I count myself extremely lucky to have seen the Kentridge at the Royal Academy in London earlier this month. I was absolutely blown away, but I haven’t got my sh*t together to write about it. One really should be able to make time, especially when flying halfway around the globe to avoid the sky-high post-Covid (direct) ticket prices, but this huge and astonishing exhibition just defies description ….
… unless, that is, one is a genius like my dear friend Dale Lautenbach, from whose Instagram I quote the below:
The William Kentridge exhibition at the Royal Academy in London is a mighty feat. I went twice, overwhelmed by the scale and span of content; the challenge one faces in making meaning and finding precious threads woven throughout the work.
Kentridge’s familiar repeated images recur over time, giving you a hand along the journey.
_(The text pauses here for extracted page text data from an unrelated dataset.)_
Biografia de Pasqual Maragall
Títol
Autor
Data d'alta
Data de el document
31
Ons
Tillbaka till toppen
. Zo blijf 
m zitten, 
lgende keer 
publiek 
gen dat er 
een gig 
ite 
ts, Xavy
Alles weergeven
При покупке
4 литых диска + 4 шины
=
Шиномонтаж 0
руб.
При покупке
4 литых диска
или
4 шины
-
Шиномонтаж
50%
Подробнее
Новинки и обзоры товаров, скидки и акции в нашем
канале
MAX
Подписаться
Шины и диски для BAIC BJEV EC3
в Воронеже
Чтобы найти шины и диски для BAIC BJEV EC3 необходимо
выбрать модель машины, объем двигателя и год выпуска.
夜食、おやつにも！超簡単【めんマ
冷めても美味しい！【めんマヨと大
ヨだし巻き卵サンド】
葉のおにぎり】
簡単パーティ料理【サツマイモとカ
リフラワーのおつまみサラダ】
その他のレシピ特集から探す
The lush beauty of his drawing pulls you in and the content slaps you around with grief, shame.
The Black Box cinema with a focus on Namibia and the Herero genocide was new to me, arresting, reminding.
Themes of migration emerge (the huge tapestries) layered in history; the drawing movies richer with each viewing; the rhino an iconic, accusing image drawn here straight onto the RA walls with the artist’s charcoal dust still fresh below, the erased shadow of her tossing head. I rubbed my finger in the black dust on the floor.
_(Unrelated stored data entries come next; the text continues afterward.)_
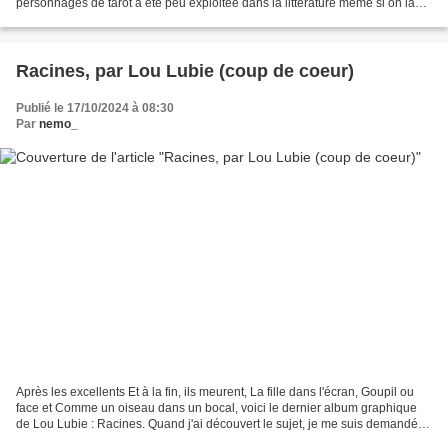
personnages de tarot a été peu exploitée dans la littérature même si on la
trouve déjà dans l'exceptionnelle...
Racines, par Lou Lubie (coup de coeur)
Publié le 17/10/2024 à 08:30
Par
nemo_
Après les excellents Et à la fin, ils meurent, La fille dans l'écran, Goupil ou
face et Comme un oiseau dans un bocal, voici le dernier album graphique
de Lou Lubie : Racines. Quand j'ai découvert le sujet, je me suis demandé
ce que l'on pouvait bien...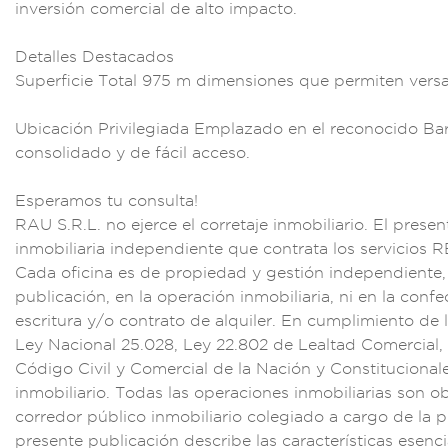
inversión
comercial
de alto impacto
.
Detalles Destacad
os
Superficie Tota
l 975 m dim
ensiones que p
ermiten versa
Ubicac
ión Privilegiad
a Emplazado
en el rec
onocido Ba
consoli
dado y de fá
cil acceso
.
Esperamo
s tu consulta
!
RAU S.R.L. no ej
erce el cor
retaje inmobi
liario. El p
resen
inmobil
iaria independiente
que contrata los s
ervicios R
Cada oficina es
de propiedad
y gestión indep
endiente,
publicación, en l
a operación inmo
biliaria, ni
en la confe
escri
tura y/o cont
rato de alquiler.
En cumplimiento
de l
L
ey Nacional 25.0
28, Ley 22.8
02 de Leal
tad Comercial,
Código C
ivil y Comerc
ial de la Nación y
Constitucionale
inmobil
iario. Todas l
as operaciones inmo
biliarias son ob
corr
edor públi
co inmobiliario c
olegiado a cargo d
e la 
presente
publicación descri
be las carac
terísticas esenc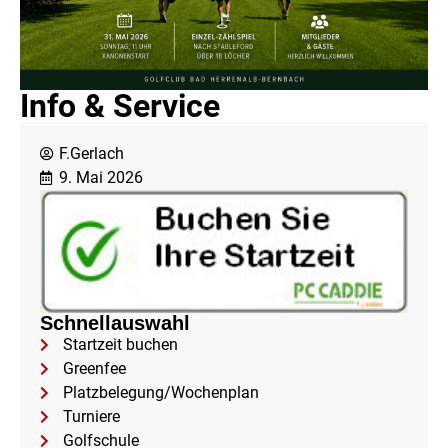
Info & Service
F.Gerlach
9. Mai 2026
Schnellauswahl
Startzeit buchen
Greenfee
Platzbelegung/Wochenplan
Turniere
Golfschule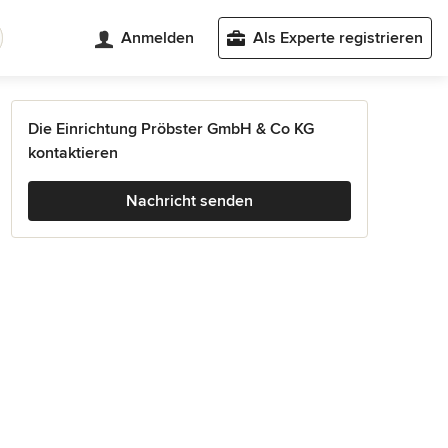
Anmelden
Als Experte registrieren
Die Einrichtung Pröbster GmbH & Co KG
kontaktieren
Nachricht senden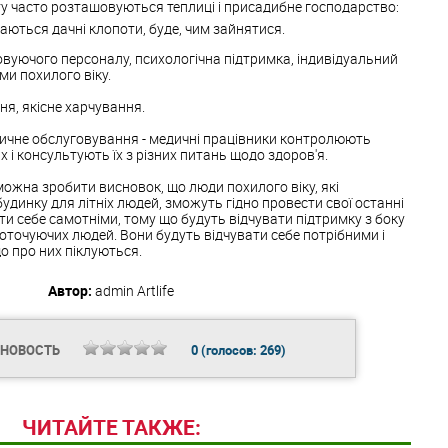
ату часто розташовуються теплиці і присадибне господарство:
аються дачні клопоти, буде, чим зайнятися.
вуючого персоналу, психологічна підтримка, індивідуальний
и похилого віку.
я, якісне харчування.
дичне обслуговування - медичні працівники контролюють
і консультують їх з різних питань щодо здоров'я.
ожна зробити висновок, що люди похилого віку, які
динку для літніх людей, зможуть гідно провести свої останні
ти себе самотніми, тому що будуть відчувати підтримку з боку
оточуючих людей. Вони будуть відчувати себе потрібними і
о про них піклуються.
Автор:
admin
Artlife
 НОВОСТЬ
0
(голосов:
269
)
ЧИТАЙТЕ ТАКЖЕ: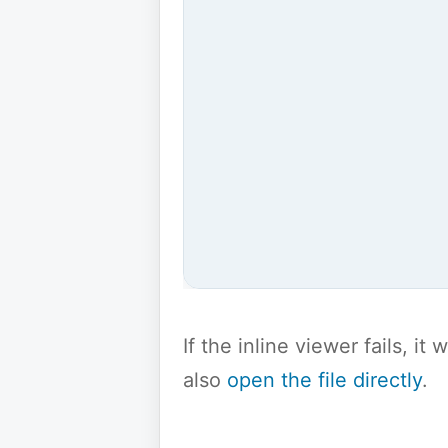
If the inline viewer fails, i
also
open the file directly
.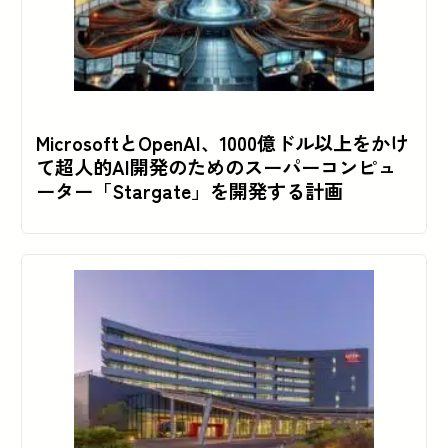
MicrosoftとOpenAI、1000億ドル以上をかけ
て超人的AI開発のためのスーパーコンピュ
ーター「Stargate」を開発する計画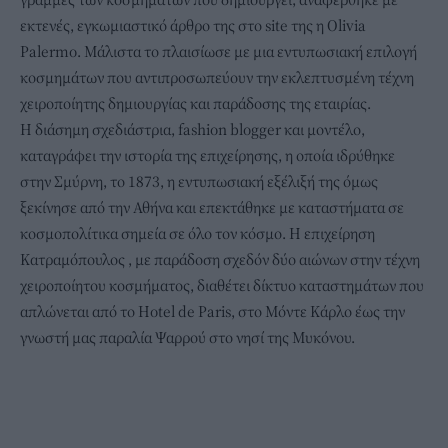
εκτενές, εγκωμιαστικό άρθρο της στο site της η Olivia
Palermo. Μάλιστα το πλαισίωσε με μια εντυπωσιακή επιλογή
κοσμημάτων που αντιπροσωπεύουν την εκλεπτυσμένη τέχνη
χειροποίητης δημιουργίας και παράδοσης της εταιρίας.
Η διάσημη σχεδιάστρια, fashion blogger και μοντέλο,
καταγράφει την ιστορία της επιχείρησης, η οποία ιδρύθηκε
στην Σμύρνη, το 1873, η εντυπωσιακή εξέλιξή της όμως
ξεκίνησε από την Αθήνα και επεκτάθηκε με καταστήματα σε
κοσμοπολίτικα σημεία σε όλο τον κόσμο. Η επιχείρηση
Κατραμόπουλος , με παράδοση σχεδόν δύο αιώνων στην τέχνη
χειροποίητου κοσμήματος, διαθέτει δίκτυο καταστημάτων που
απλώνεται από το Hotel de Paris, στο Μόντε Κάρλο έως την
γνωστή μας παραλία Ψαρρού στο νησί της Μυκόνου.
Finally there’s Sibyl and the trees and more searching for meaning as clues flutter and fly off in cryptic phrases like “who needs words”. Heart and head filling.
Kentridge is a South African artist, but his canvas is truly global. Just like those cryptic red lines on his drawings, he connects meaning, memory; he unravels history’s layers and slams down accountability at the viewer’s feet.
One of his great tapestries should hang at the international court in The Hague.
PS: Loved loved @kyleshepherdmusic in the Sibyl movie.